Collect from cases with suspected enteroviral infections only when stool is difficult to collect, as rectal swabs are inferior to stool.

Insert a sterile swab at least 3 cm deep into the anal orifice of an adult and rotate it to ensure collection of faeces. Place the swab in a bottle of VTM, break off the swab stick and screw cap the bottle firmly.

Blood

Viruses may be isolated from leucocytes and/or plasma so send unclotted blood.

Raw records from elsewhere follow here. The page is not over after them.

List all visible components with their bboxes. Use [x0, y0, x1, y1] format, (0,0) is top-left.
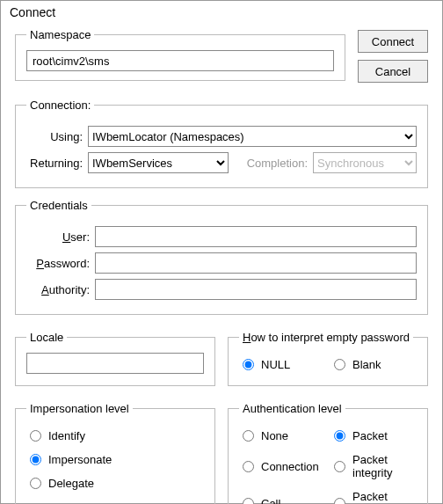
- auth-privacy-option[interactable]: Packet privacy: [330, 490, 417, 504]
- impersonation-group: Impersonation level Identify Impersonate…: [15, 402, 215, 504]
- empty-null-radio[interactable]: [243, 359, 254, 370]
- returning-label: Returning:: [26, 157, 88, 170]
- password-label: Password:: [26, 257, 95, 270]
- dialog-body: Namespace Connect Cancel Connection: Usi…: [1, 28, 442, 504]
- empty-blank-radio[interactable]: [334, 359, 345, 370]
- connection-legend: Connection:: [26, 99, 94, 112]
- auth-level-legend: Authentication level: [239, 402, 345, 415]
- impersonation-legend: Impersonation level: [26, 402, 133, 415]
- authority-input[interactable]: [95, 279, 417, 300]
- auth-integrity-option[interactable]: Packet integrity: [330, 453, 417, 479]
- returning-select[interactable]: IWbemServices: [88, 152, 229, 173]
- impersonate-radio[interactable]: [30, 454, 41, 465]
- empty-blank-option[interactable]: Blank: [330, 358, 417, 371]
- locale-group: Locale: [15, 331, 215, 386]
- credentials-group: Credentials User: Password: Authority:: [15, 199, 428, 315]
- credentials-legend: Credentials: [26, 199, 91, 212]
- using-label: Using:: [26, 130, 88, 143]
- namespace-input[interactable]: [26, 50, 334, 71]
- namespace-legend: Namespace: [26, 28, 94, 41]
- locale-legend: Locale: [26, 331, 67, 344]
- using-select[interactable]: IWbemLocator (Namespaces): [88, 126, 417, 147]
- impersonate-option[interactable]: Impersonate: [26, 453, 204, 466]
- auth-packet-option[interactable]: Packet: [330, 429, 417, 442]
- auth-packet-radio[interactable]: [334, 430, 345, 442]
- identify-radio[interactable]: [30, 430, 41, 442]
- delegate-radio[interactable]: [30, 478, 41, 489]
- auth-none-radio[interactable]: [243, 430, 254, 442]
- password-input[interactable]: [95, 252, 417, 274]
- connect-dialog: Connect Namespace Connect Cancel Connect…: [0, 0, 443, 504]
- empty-password-legend: How to interpret empty password: [239, 331, 413, 344]
- completion-select: Synchronous: [313, 152, 417, 173]
- empty-password-group: How to interpret empty password NULL Bla…: [228, 331, 428, 386]
- completion-label: Completion:: [229, 157, 313, 170]
- auth-call-radio[interactable]: [243, 498, 254, 505]
- auth-privacy-radio[interactable]: [334, 498, 345, 505]
- auth-call-option[interactable]: Call: [239, 490, 325, 504]
- delegate-option[interactable]: Delegate: [26, 477, 204, 490]
- auth-connection-option[interactable]: Connection: [239, 453, 325, 479]
- auth-none-option[interactable]: None: [239, 429, 325, 442]
- user-label: User:: [26, 230, 95, 244]
- authority-label: Authority:: [26, 283, 95, 296]
- empty-null-option[interactable]: NULL: [239, 358, 325, 371]
- cancel-button[interactable]: Cancel: [358, 60, 428, 83]
- identify-option[interactable]: Identify: [26, 429, 204, 442]
- auth-connection-radio[interactable]: [243, 461, 254, 472]
- auth-level-group: Authentication level None Packet Connect…: [228, 402, 428, 504]
- locale-input[interactable]: [26, 353, 204, 374]
- connect-button[interactable]: Connect: [358, 30, 428, 53]
- namespace-group: Namespace: [15, 28, 345, 81]
- connection-group: Connection: Using: IWbemLocator (Namespa…: [15, 99, 428, 188]
- window-title: Connect: [1, 1, 442, 28]
- auth-integrity-radio[interactable]: [334, 461, 345, 472]
- user-input[interactable]: [95, 226, 417, 247]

Collect 6 mL blood in EDTA tubes. EDTA is preferred to heparin as an anticoagulant because some viruses are inactivated by heparin.
Mix the sample gently to prevent clotting and lysis of cells.
Do not freeze the sample during transport as this will cause cell lysis.

CSF

Collect 1 – 2 mL CSF in a sterile bottle without VTM.

Effusions

Collect 3 – 4 mL of fluid in a sterile bottle without VTM.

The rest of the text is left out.